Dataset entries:
····················

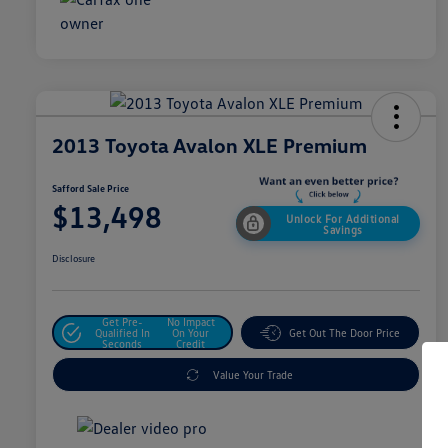
2013 Toyota Avalon XLE Premium
Safford Sale Price
$13,498
Unlock For Additional
Savings
Disclosure
Get Pre-
No Impact
Qualified In
On Your
Get Out The Door Price
Seconds
Credit
Value Your Trade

····················

• Assignment:
Please give the records again word for word, omitting all images.

• Solution for this exercise:
2013 Toyota Avalon XLE Premium
Safford Sale Price
$13,498
Unlock For Additional
Savings
Disclosure
Get Pre-
No Impact
Qualified In
On Your
Get Out The Door Price
Seconds
Credit
Value Your Trade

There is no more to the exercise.